* _Material provided_:
┄┄┄┄┄┄┄┄┄┄┄┄┄┄┄┄┄┄┄┄
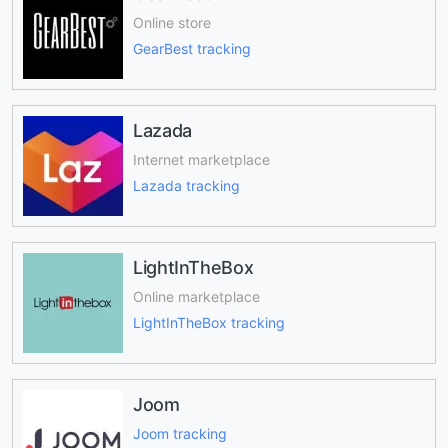
Online store
GearBest tracking
Lazada
Internet marketplace
Lazada tracking
LightInTheBox
Online marketplace
LightInTheBox tracking
Joom
Joom tracking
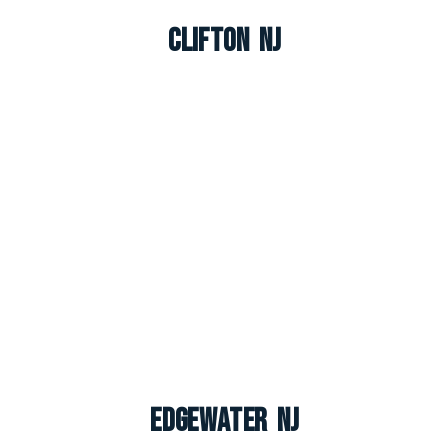
Clifton NJ
Edgewater NJ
┄┄┄┄┄┄┄┄┄┄┄┄┄┄┄┄┄┄┄┄
* _Task directions_: Please restate word for word each line from the one containing "Internet marketplace" to the end of the data above, without the pictures.

* _Task answer_:
Internet marketplace
Lazada tracking
LightInTheBox
Online marketplace
LightInTheBox tracking
Joom
Joom tracking
Clifton NJ
Edgewater NJ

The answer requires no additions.